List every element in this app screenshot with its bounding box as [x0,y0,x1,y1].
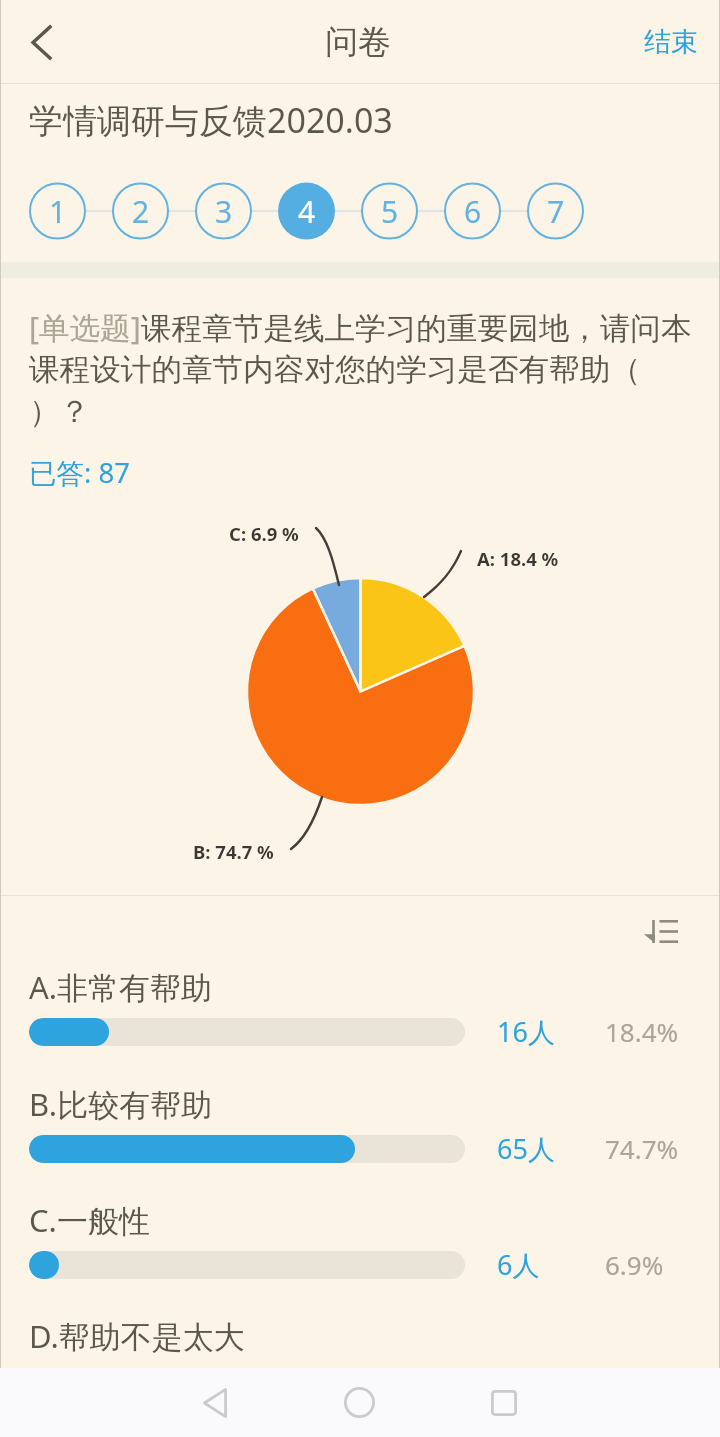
button[interactable]: 结束 [622,0,720,83]
staticText: B: 74.7 % [193,839,274,864]
button[interactable]: 3 [195,183,252,240]
staticText: A: 18.4 % [477,546,559,571]
staticText: 16人 [497,1013,555,1050]
button[interactable]: B.比较有帮助 [0,1081,720,1193]
button[interactable]: Back [0,0,80,83]
button[interactable]: 1 [29,183,86,240]
button[interactable]: Sort answers [635,908,687,954]
button[interactable]: D.帮助不是太大 [0,1311,720,1368]
staticText: 4 [298,191,316,232]
staticText: 6.9% [605,1247,664,1282]
staticText: 5 [381,191,399,232]
button[interactable]: 6 [444,183,501,240]
staticText: 3 [215,191,233,232]
button[interactable]: Recent apps [469,1368,538,1437]
staticText: 结束 [644,25,698,59]
staticText: 7 [547,191,565,232]
staticText: 74.7% [605,1131,679,1166]
staticText: A.非常有帮助 [29,966,213,1008]
staticText: C: 6.9 % [229,521,299,546]
button[interactable]: Back [180,1368,249,1437]
staticText: 18.4% [605,1014,679,1049]
staticText: [单选题]课程章节是线上学习的重要园地，请问本 课程设计的章节内容对您的学习是否… [29,306,720,431]
staticText: 1 [49,191,67,232]
staticText: B.比较有帮助 [29,1083,213,1125]
staticText: 2 [132,191,150,232]
staticText: 问卷 [325,21,391,63]
staticText: D.帮助不是太大 [29,1315,245,1357]
button[interactable]: 2 [112,183,169,240]
button[interactable]: 5 [361,183,418,240]
button[interactable]: A.非常有帮助 [0,964,720,1076]
button[interactable]: 7 [527,183,584,240]
staticText: 6 [464,191,482,232]
button[interactable]: 4 [278,183,335,240]
staticText: 6人 [497,1246,540,1283]
button[interactable]: C.一般性 [0,1197,720,1309]
staticText: 65人 [497,1130,555,1167]
staticText: C.一般性 [29,1199,150,1241]
button[interactable]: Home [325,1368,394,1437]
staticText: 已答: 87 [29,454,130,492]
staticText: 学情调研与反馈2020.03 [29,97,393,143]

--*--

• [GOAL OF THE EXERCISE]
The entire listing above, minus its pictures, should be copied out exactly.

• [ANSWER SPACE]
List every element in this app screenshot with its bounding box as [x0,y0,x1,y1].
button[interactable]: 结束 [622,0,720,83]
staticText: B: 74.7 % [193,839,274,864]
button[interactable]: 3 [195,183,252,240]
staticText: A: 18.4 % [477,546,559,571]
staticText: 16人 [497,1013,555,1050]
button[interactable]: B.比较有帮助 [0,1081,720,1193]
button[interactable]: Back [0,0,80,83]
button[interactable]: 1 [29,183,86,240]
button[interactable]: Sort answers [635,908,687,954]
button[interactable]: D.帮助不是太大 [0,1311,720,1368]
staticText: 4 [298,191,316,232]
staticText: 6.9% [605,1247,664,1282]
staticText: 5 [381,191,399,232]
button[interactable]: 6 [444,183,501,240]
staticText: 3 [215,191,233,232]
button[interactable]: Recent apps [469,1368,538,1437]
staticText: 结束 [644,25,698,59]
staticText: 7 [547,191,565,232]
staticText: 74.7% [605,1131,679,1166]
staticText: A.非常有帮助 [29,966,213,1008]
staticText: C: 6.9 % [229,521,299,546]
button[interactable]: Back [180,1368,249,1437]
staticText: 18.4% [605,1014,679,1049]
staticText: [单选题]课程章节是线上学习的重要园地，请问本 课程设计的章节内容对您的学习是否… [29,306,720,431]
staticText: 1 [49,191,67,232]
staticText: B.比较有帮助 [29,1083,213,1125]
staticText: 2 [132,191,150,232]
staticText: 问卷 [325,21,391,63]
staticText: D.帮助不是太大 [29,1315,245,1357]
button[interactable]: 2 [112,183,169,240]
button[interactable]: 5 [361,183,418,240]
button[interactable]: A.非常有帮助 [0,964,720,1076]
button[interactable]: 7 [527,183,584,240]
staticText: 6 [464,191,482,232]
button[interactable]: 4 [278,183,335,240]
staticText: 6人 [497,1246,540,1283]
button[interactable]: C.一般性 [0,1197,720,1309]
staticText: 65人 [497,1130,555,1167]
staticText: C.一般性 [29,1199,150,1241]
button[interactable]: Home [325,1368,394,1437]
staticText: 已答: 87 [29,454,130,492]
staticText: 学情调研与反馈2020.03 [29,97,393,143]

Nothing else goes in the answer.